At this point, the hypocrisy of NATO and the US is notable. These stakeholders have claimed that the military assistance was provided in this form due to the urgency of Ukraine’s military needs. They also argue that aid packages are more difficult to pass through the bureaucratic channels of such institutions. However, the reality of the situation remains that this ‘solution’ is to further destabilize a country that it has used as a key strategic ally against Russia since before its independence.

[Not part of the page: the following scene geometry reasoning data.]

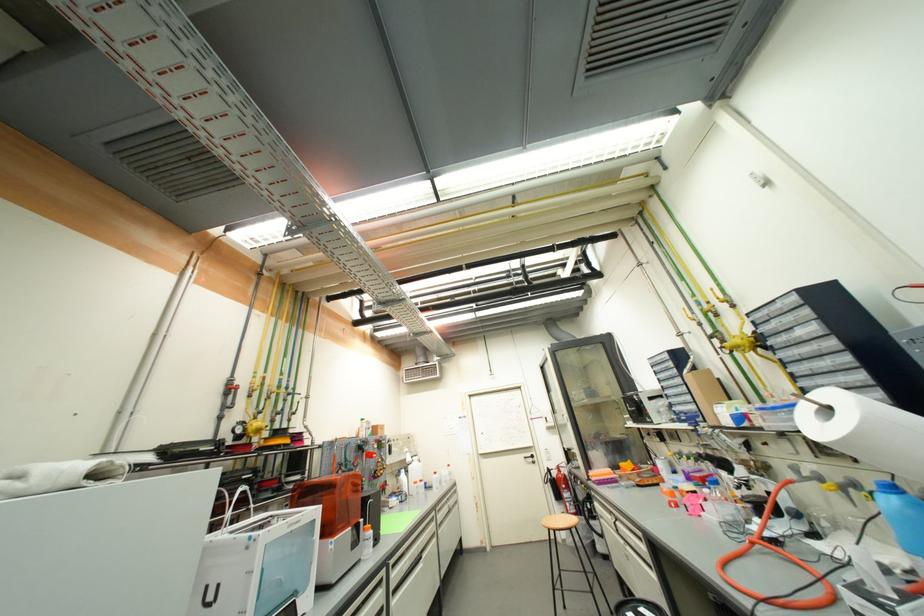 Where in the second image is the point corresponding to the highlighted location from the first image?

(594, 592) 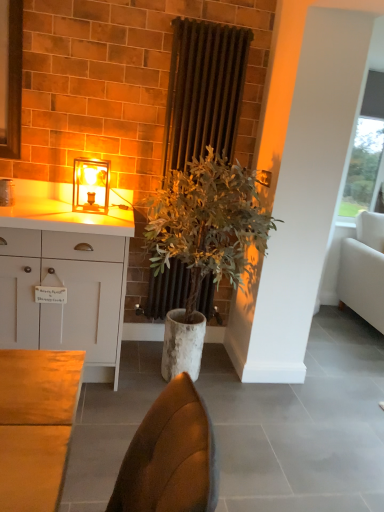 Question: From the image's perspective, does white fabric couch at right appear higher than white matte cabinet at left?

Choices:
 (A) no
 (B) yes

Answer: (B)

Question: Does white fabric couch at right have a greater height compared to white matte cabinet at left?

Choices:
 (A) no
 (B) yes

Answer: (B)

Question: From the image's perspective, would you say white fabric couch at right is shown under white matte cabinet at left?

Choices:
 (A) no
 (B) yes

Answer: (A)

Question: Is white fabric couch at right positioned beyond the bounds of white matte cabinet at left?

Choices:
 (A) no
 (B) yes

Answer: (B)

Question: From a real-world perspective, is white fabric couch at right over white matte cabinet at left?

Choices:
 (A) yes
 (B) no

Answer: (A)

Question: Considering the positions of matte glass table lamp at upper left and dark brown radiator at center in the image, is matte glass table lamp at upper left bigger or smaller than dark brown radiator at center?

Choices:
 (A) small
 (B) big

Answer: (A)

Question: Considering the positions of matte glass table lamp at upper left and dark brown radiator at center in the image, is matte glass table lamp at upper left wider or thinner than dark brown radiator at center?

Choices:
 (A) thin
 (B) wide

Answer: (B)

Question: Is point (74, 158) closer or farther from the camera than point (195, 117)?

Choices:
 (A) closer
 (B) farther

Answer: (A)

Question: Considering the relative positions of matte glass table lamp at upper left and dark brown radiator at center in the image provided, is matte glass table lamp at upper left to the left or to the right of dark brown radiator at center?

Choices:
 (A) left
 (B) right

Answer: (A)

Question: Is point (170, 269) positioned closer to the camera than point (77, 185)?

Choices:
 (A) closer
 (B) farther

Answer: (B)

Question: Is dark brown radiator at center bigger or smaller than matte glass table lamp at upper left?

Choices:
 (A) big
 (B) small

Answer: (A)

Question: Based on their positions, is dark brown radiator at center located to the left or right of matte glass table lamp at upper left?

Choices:
 (A) right
 (B) left

Answer: (A)

Question: In terms of height, does dark brown radiator at center look taller or shorter compared to matte glass table lamp at upper left?

Choices:
 (A) short
 (B) tall

Answer: (B)

Question: Does point (244, 246) appear closer or farther from the camera than point (76, 166)?

Choices:
 (A) closer
 (B) farther

Answer: (A)

Question: From their relative heights in the image, would you say green leafy plant at center is taller or shorter than matte glass table lamp at upper left?

Choices:
 (A) tall
 (B) short

Answer: (A) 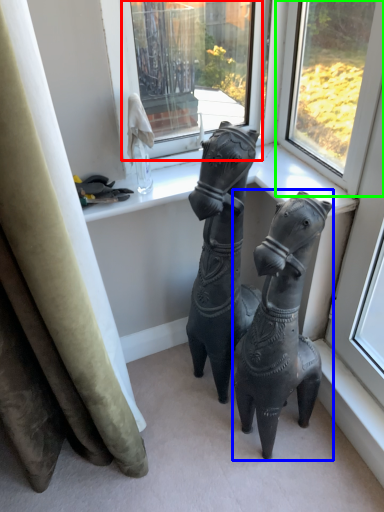 Question: Which object is positioned closest to window (highlighted by a red box)? Select from horse (highlighted by a blue box) and window (highlighted by a green box).

Choices:
 (A) horse
 (B) window

Answer: (B) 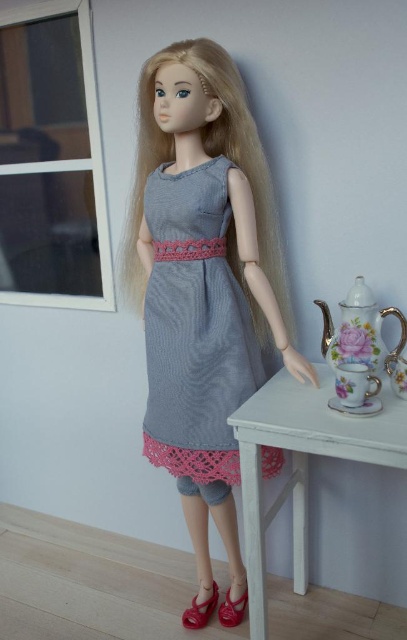 You are a customer in a shoe store looking at the shiny red leather shoe at lower center and the matte red shoe at lower center. Which one has a higher height?

The shiny red leather shoe at lower center is taller than the matte red shoe at lower center.

You are a fashion designer who wants to place a knitted denim dress at center on a mannequin. The mannequin is currently 4 feet away from the dress. Can the dress be moved to the mannequin without exceeding the 5 feet distance limit?

The knitted denim dress at center is 4.57 feet away from the mannequin. Since 4.57 feet is less than 5 feet, the dress can be moved to the mannequin without exceeding the distance limit.

You are standing in the room where the doll is placed. There are two points marked in the image. The first point is at coordinates point (144, 208) and the second is at point (242, 609). Which of these two points is closer to you?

This convenient use of Ukraine’s political struggles is also historically grounded as the US has previously capitalized on Ukrainian nationalist movements to conduct covert operations against the Soviet Union during the Cold War.
Though US American citizens, NATO and the EU have praised the US government for its continued military support to Ukraine, the nature of this support is questionable. In this case, a key non-NATO ally warranted unconditional support rather than an assistance that puts its economic future in jeopardy and indebts them to the US for the next hundred years.